1. Ademhalingsdruppeltjes:Wanneer een geïnfecteerde persoon hoest, niest of praat, laten hij ademhalingsdruppeltjes vrij die het griepvirus bevatten. Deze druppeltjes kunnen door mensen in de directe omgeving worden ingeademd, wat tot infectie kan leiden.
2. Contact met besmette oppervlakken:Het griepvirus kan enkele uren op oppervlakken overleven. Als een besmette persoon zijn neus of mond aanraakt en vervolgens oppervlakken zoals deurknoppen, werkbladen of tafels aanraakt, kan het virus naar die oppervlakken worden overgedragen. Als iemand anders hetzelfde oppervlak aanraakt en vervolgens zijn eigen neus, mond of ogen aanraakt, kan hij of zij besmet raken.
3. Hand-tot-hand contact:Als een besmette persoon het griepvirus op zijn handen heeft en iemand anders de hand schudt, kan het virus worden overgedragen via direct contact.
4. Persoonlijke spullen delen:Het delen van persoonlijke spullen zoals keukengerei, drinkbekers of handdoeken met iemand die besmet is met de griep, kan het virus ook verspreiden.
5. Overdracht via de lucht:In sommige gevallen kan het griepvirus over korte afstanden via de lucht worden overgedragen.
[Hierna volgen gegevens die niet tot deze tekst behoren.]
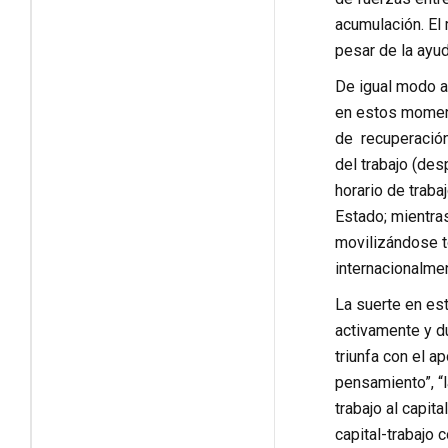
acumulación. El 
pesar de la ayud
De igual modo a
en estos moment
de recuperación
del trabajo (des
horario de traba
Estado; mientras
movilizándose t
internacionalmen
La suerte en est
activamente y du
triunfa con el a
pensamiento”, “
trabajo al capit
capital-trabajo 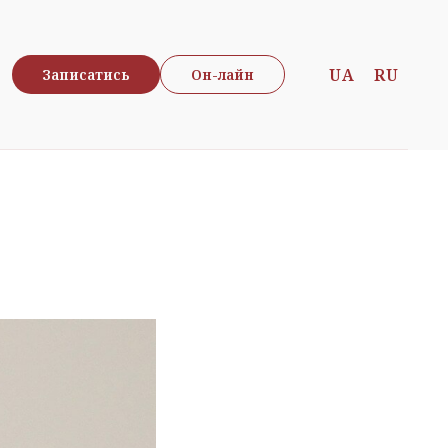
UA
RU
Записатись
Он-лайн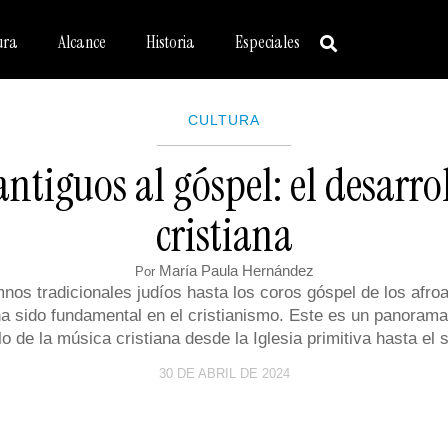
ura
Alcance
Historia
Especiales
CULTURA
ntiguos al góspel: el desarro
cristiana
María Paula Hernández
Por
nos tradicionales judíos hasta los coros góspel de los afro
a sido fundamental en el cristianismo. Este es un panorama
lo de la música cristiana desde la Iglesia primitiva hasta el 
30 DE ABRIL DE 2024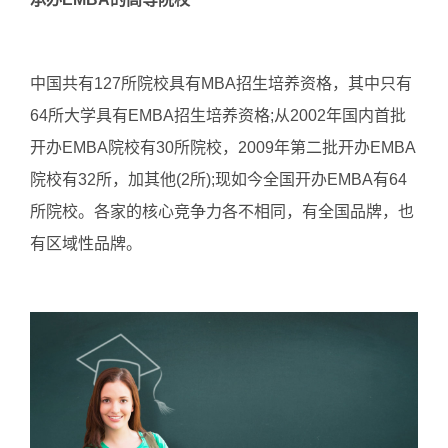
中国共有127所院校具有MBA招生培养资格，其中只有
64所大学具有EMBA招生培养资格;从2002年国内首批
开办EMBA院校有30所院校，2009年第二批开办EMBA
院校有32所，加其他(2所);现如今全国开办EMBA有64
所院校。各家的核心竞争力各不相同，有全国品牌，也
有区域性品牌。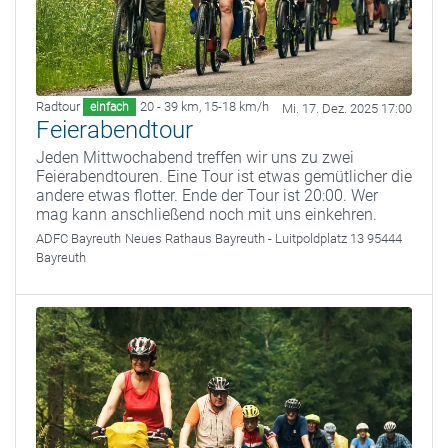
Radtour
20 - 39 km
,
15-18 km/h
einfach
Mi. 17. Dez. 2025 17:00
Feierabendtour
Jeden Mittwochabend treffen wir uns zu zwei
Feierabendtouren. Eine Tour ist etwas gemütlicher die
andere etwas flotter. Ende der Tour ist 20:00. Wer
mag kann anschließend noch mit uns einkehren.
ADFC Bayreuth
Neues Rathaus Bayreuth - Luitpoldplatz 13 95444
Bayreuth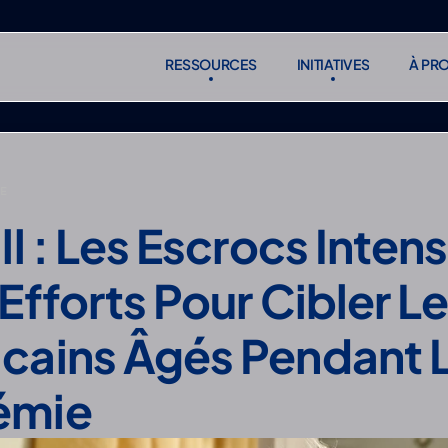
RESSOURCES
INITIATIVES
À PR
RESSOURCES
INITIATIVES
À PR
S'abonne
S'abonne
NE
ll : Les Escrocs Intensi
Efforts Pour Cibler Le
cains Âgés Pendant L
émie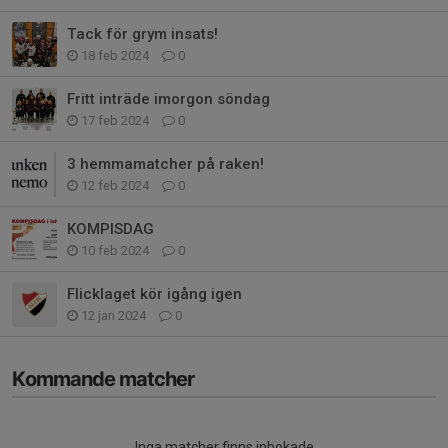
Tack för grym insats!
18 feb 2024
0
Fritt inträde imorgon söndag
17 feb 2024
0
3 hemmamatcher på raken!
12 feb 2024
0
KOMPISDAG
10 feb 2024
0
Flicklaget kör igång igen
12 jan 2024
0
Kommande matcher
Inga matcher finns inbokade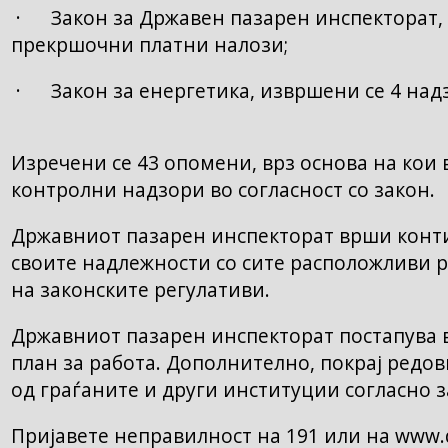
· Закон за Државен пазарен инспекторат, 
прекршочни платни налози;
· Закон за енергетика, извршени се 4 над
Изречени се 43 опомени, врз основа на кои
контролни надзори во согласност со закон.
Државниот пазарен инспекторат врши конт
своите надлежности со сите расположливи р
на законските регулативи.
Државниот пазарен инспекторат постапува в
план за работа. Дополнително, покрај редов
од граѓаните и други институции согласно з
Пријавете неправилност на 191 или на www.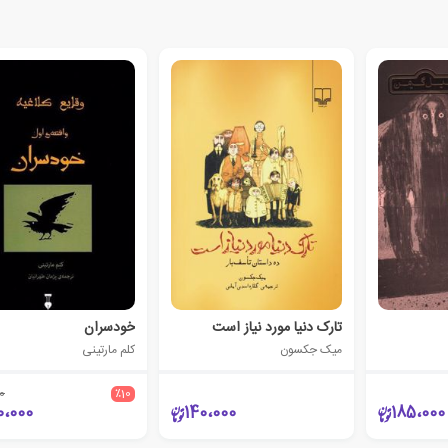
تارک دنیا مورد نیاز است
خودسران
میک جکسون
کلم مارتینی
0
٪10
0،000
140،000
185،000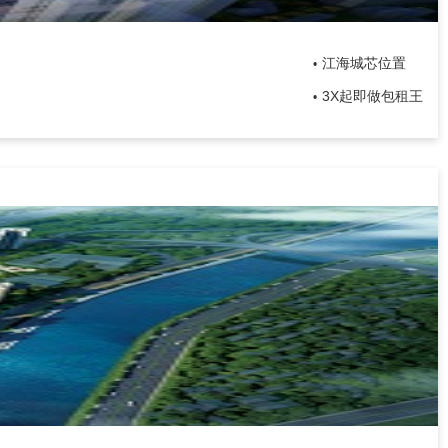
江海城芯位置
•
3X起即做包租王
•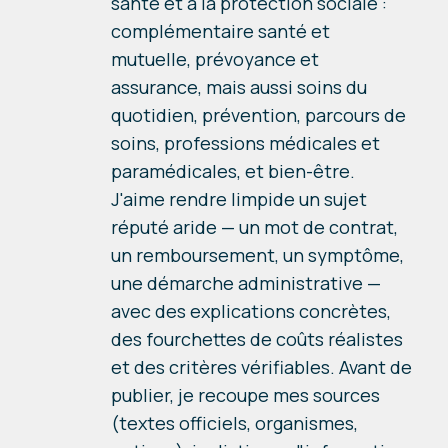
santé et à la protection sociale :
complémentaire santé et
mutuelle, prévoyance et
assurance, mais aussi soins du
quotidien, prévention, parcours de
soins, professions médicales et
paramédicales, et bien-être.
J'aime rendre limpide un sujet
réputé aride — un mot de contrat,
un remboursement, un symptôme,
une démarche administrative —
avec des explications concrètes,
des fourchettes de coûts réalistes
et des critères vérifiables. Avant de
publier, je recoupe mes sources
(textes officiels, organismes,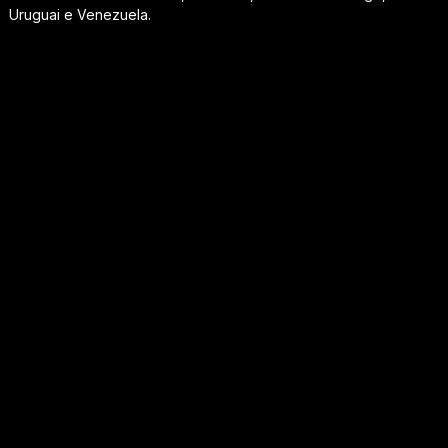
Uruguai e Venezuela.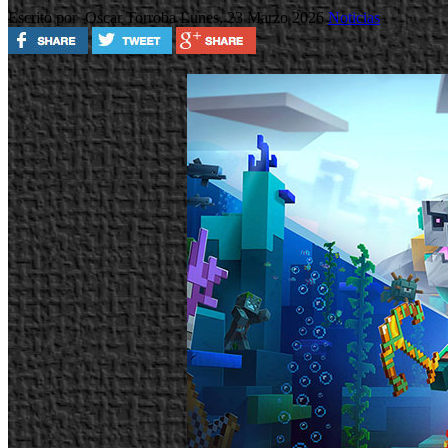
Escrito por Oscar Torroba
Lunes, 23 Marzo 2026
Noticias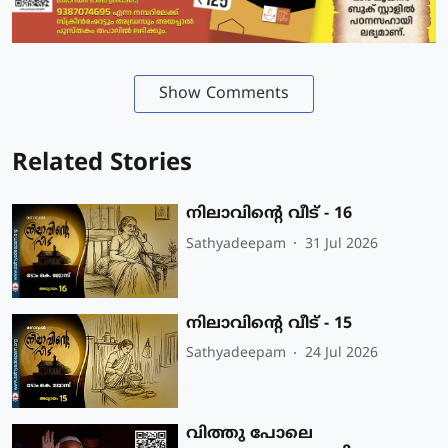
Show Comments
Related Stories
നിലാവിന്റെ വീട് - 16
Sathyadeepam
31 Jul 2026
നിലാവിന്റെ വീട് - 15
Sathyadeepam
24 Jul 2026
വിത്തു പോലെ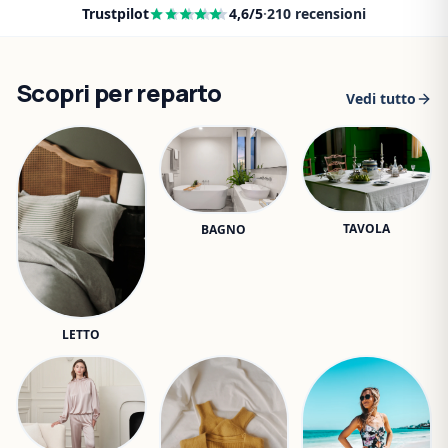
Trustpilot
4,6
/5
·
210
recensioni
Scopri per reparto
Vedi tutto
TAVOLA
BAGNO
LETTO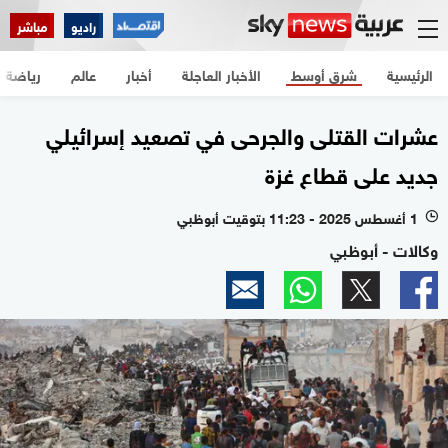
راديو
مباشر
الرئيسية
شرق أوسط
الأخبار العاجلة
أخبار
عالم
رياضة
عشرات القتلى والجرحى في تصعيد إسرائيلي
جديد على قطاع غزة
1 أغسطس 2025 - 11:23 بتوقيت أبوظبي
l
وكالات - أبوظبي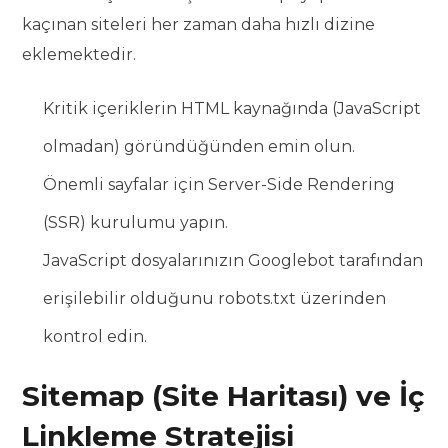
kaçınan siteleri her zaman daha hızlı dizine
eklemektedir.
Kritik içeriklerin HTML kaynağında (JavaScript
olmadan) göründüğünden emin olun.
Önemli sayfalar için Server-Side Rendering
(SSR) kurulumu yapın.
JavaScript dosyalarınızın Googlebot tarafından
erişilebilir olduğunu robots.txt üzerinden
kontrol edin.
Sitemap (Site Haritası) ve İç
Linkleme Stratejisi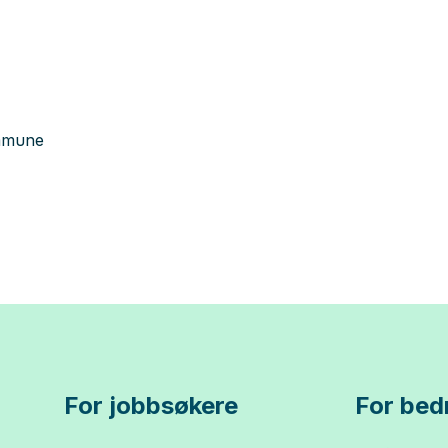
ommune
For jobbsøkere
For bedr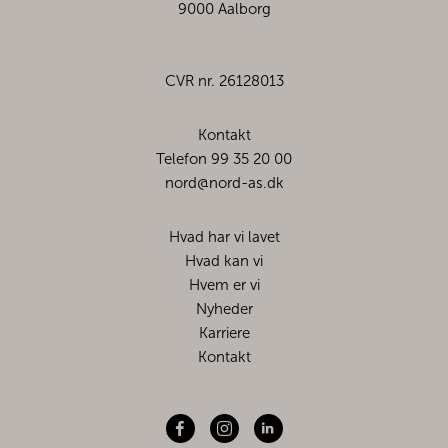
9000 Aalborg
CVR nr. 26128013
Kontakt
Telefon 99 35 20 00
nord@nord-as.dk
Hvad har vi lavet
Hvad kan vi
Hvem er vi
Nyheder
Karriere
Kontakt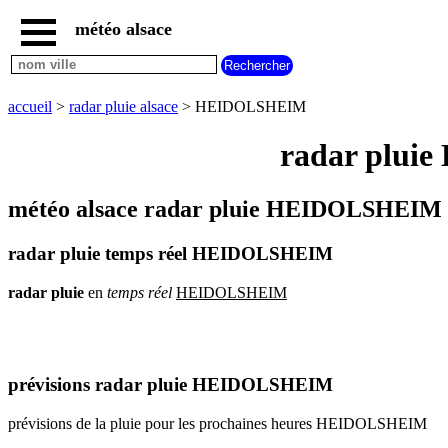
météo alsace
accueil
météo
HEIDOLSHEIM
accueil
>
radar pluie alsace
> HEIDOLSHEIM
carte
météo
radar plui
alsace
radar
pluie
météo alsace radar pluie HEIDOLSHEIM 
alsace
carte
radar pluie temps réel HEIDOLSHEIM
météo
france
radar
pluie
en
temps
réel
HEIDOLSHEIM
météo
villes
et
villages
commencant
par
prévisions radar pluie HEIDOLSHEIM
A
B
C
D
E
F
G
prévisions de la pluie pour les prochaines heures HEIDOLSHEIM
H
I
J
K
L
M
N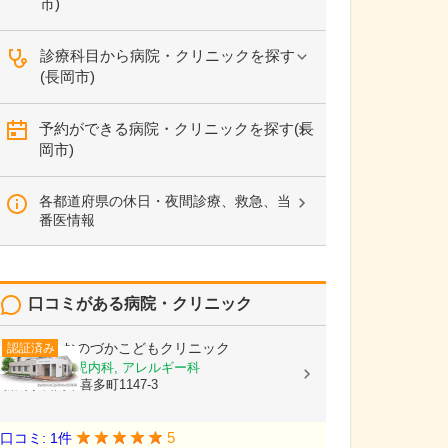
市)
診療科目から病院・クリニックを探す
(長岡市)
予約ができる病院・クリニックを探す(長
岡市)
各都道府県の休日・夜間診療、救急、当
番医情報
口コミがある病院・クリニック
おのづかこどもクリニック
認証済み
小児科, 新生児内科, アレルギー科
新潟県長岡市喜多町1147-3
5
口コミ: 1件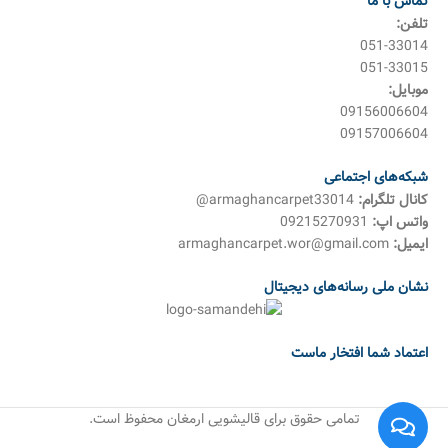
تماس با ما
تلفن:
051-33014
051-33015
موبایل:
09156006604
09157006604
شبکه‌های اجتماعی
کانال تلگرام:
armaghancarpet33014@
واتس اپ:
09215270931
ایمیل:
armaghancarpet.wor@gmail.com
نشان ملی رسانه‌های دیجیتال
اعتماد شما افتخار ماست
تمامی حقوق برای قالیشویی ارمغان محفوظ است.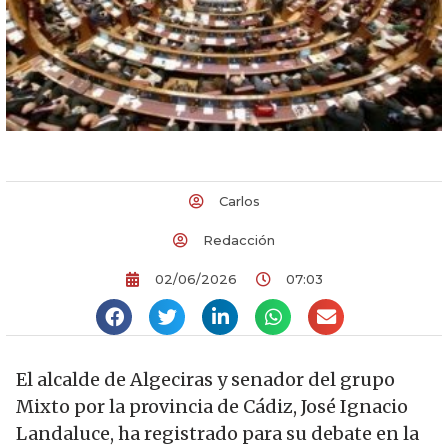
Carlos
Redacción
02/06/2026
07:03
El alcalde de Algeciras y senador del grupo
Mixto por la provincia de Cádiz, José Ignacio
Landaluce, ha registrado para su debate en la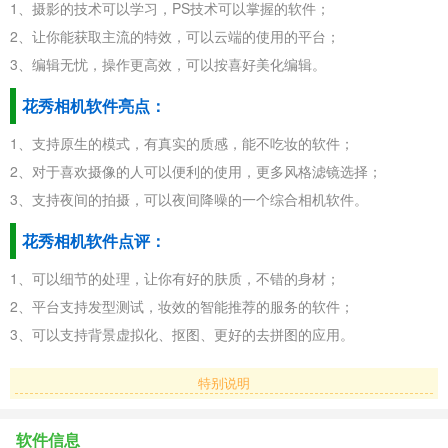
1、摄影的技术可以学习，PS技术可以掌握的软件；
2、让你能获取主流的特效，可以云端的使用的平台；
3、编辑无忧，操作更高效，可以按喜好美化编辑。
花秀相机软件亮点：
1、支持原生的模式，有真实的质感，能不吃妆的软件；
2、对于喜欢摄像的人可以便利的使用，更多风格滤镜选择；
3、支持夜间的拍摄，可以夜间降噪的一个综合相机软件。
花秀相机软件点评：
1、可以细节的处理，让你有好的肤质，不错的身材；
2、平台支持发型测试，妆效的智能推荐的服务的软件；
3、可以支持背景虚拟化、抠图、更好的去拼图的应用。
特别说明
软件信息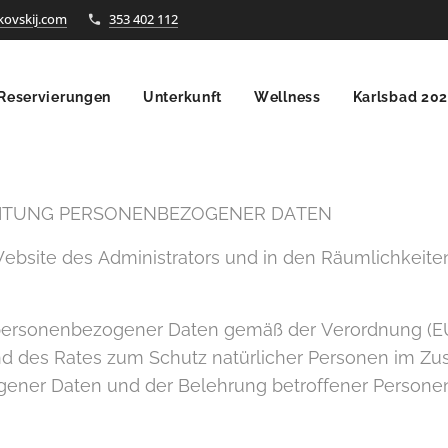
kovskij.com
353 402 112
Reservierungen
Unterkunft
Wellness
Karlsbad 20
ITUNG PERSONENBEZOGENER DATEN
 Website des Administrators und in den Räumlichkeite
 personenbezogener Daten gemäß der Verordnung (E
d des Rates zum Schutz natürlicher Personen im Z
ener Daten und der Belehrung betroffener Personen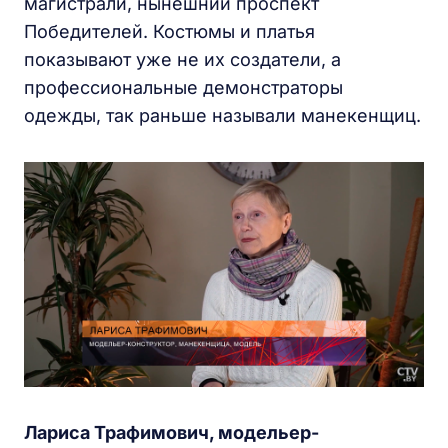
магистрали, нынешний проспект
Победителей. Костюмы и платья
показывают уже не их создатели, а
профессиональные демонстраторы
одежды, так раньше называли манекенщиц.
Лариса Трафимович, модельер-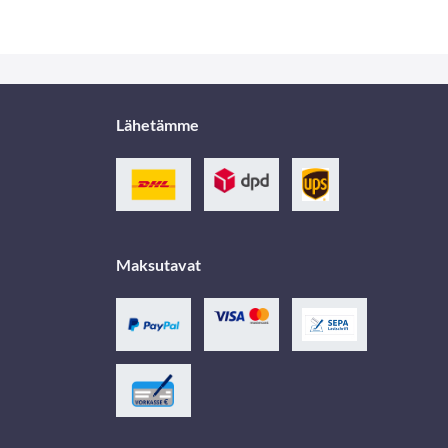
Lähetämme
Maksutavat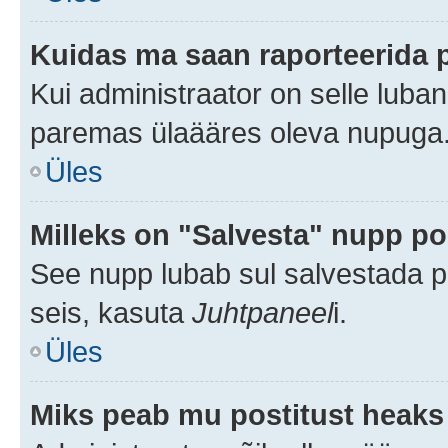
Kuidas ma saan raporteerida 
Kui administraator on selle luba
paremas ülaääres oleva nupuga
Üles
Milleks on "Salvesta" nupp po
See nupp lubab sul salvestada po
seis, kasuta
Juhtpaneel
i.
Üles
Miks peab mu postitust heaks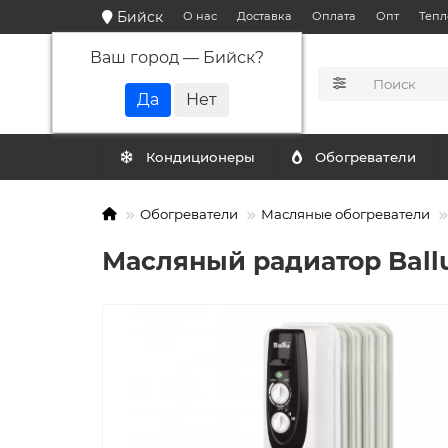
Бийск
О нас
Доставка
Оплата
Опт
Тепл
Ваш город —
Бийск
?
КАТАЛОГ
Кондиционеры
Обогреватели
Обогреватели
Масляные обогреватели
Масляный радиатор Ballu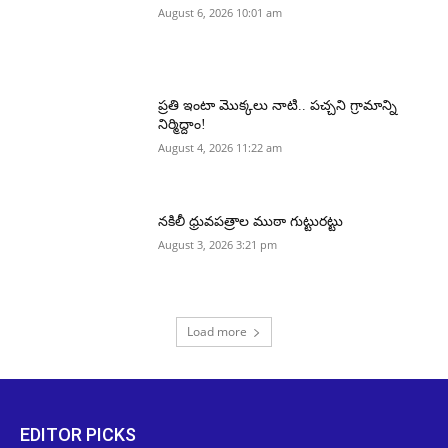
August 6, 2026 10:01 am
ప్రతి ఇంటా మొక్కలు నాటి.. పచ్చని గ్రామాన్ని
నిర్మిద్దాం!
August 4, 2026 11:22 am
నకిలీ ధ్రువపత్రాల ముఠా గుట్టురట్టు
August 3, 2026 3:21 pm
Load more
EDITOR PICKS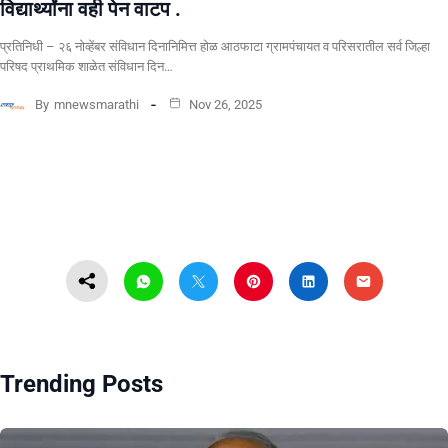
विद्यार्थ्यांना वही पेन वाटप .
प्रतिनिधी – २६ नोव्हेंबर संविधान दिनानिमित्त होळ आठफाटा ग्रामपंचायत व परिसरातील सर्व जिल्हा
परिषद प्राथमिक शाळेत संविधान दिन…
By
mnewsmarathi
Nov 26, 2025
Trending Posts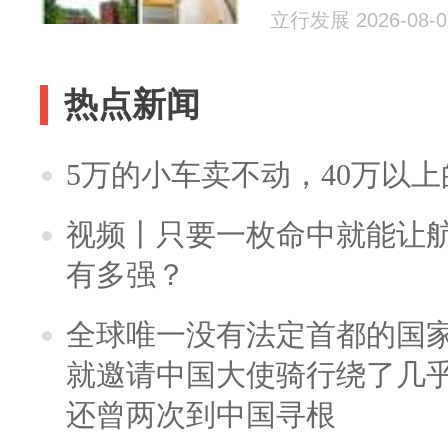
立行发展 2026-08-0
热点新闻
5万的小车卖不动，40万以
视频丨只要一枚命中就能让航母
有多强？
全球唯一没有法定首都的国
就邀请中国大使骑行绕了几
还曾两次到中国寻根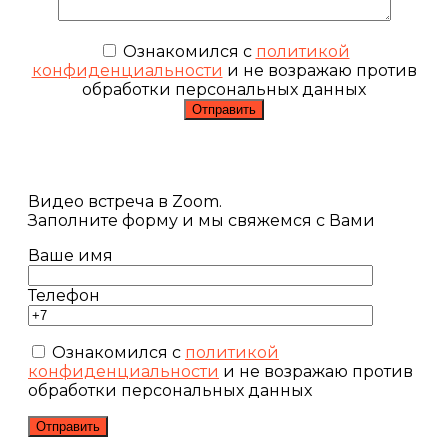
Ознакомился с
политикой
конфиденциальности
и не возражаю против
обработки персональных данных
Видео встреча в Zoom.
Заполните форму и мы свяжемся с Вами
Ваше имя
Телефон
Ознакомился с
политикой
конфиденциальности
и не возражаю против
обработки персональных данных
Dit geldt vooral in drukke of slecht geventileerde ruimtes.
Om de verspreiding van de griep te voorkomen, is het belangrijk om goede hygiënische gewoonten te hanteren, zoals regelmatig je handen wassen en je mond en neus bedekken als je hoest of niest. Ook als je ziek bent, is het belangrijk om thuis te blijven en je jaarlijks tegen de griep te laten vaccineren.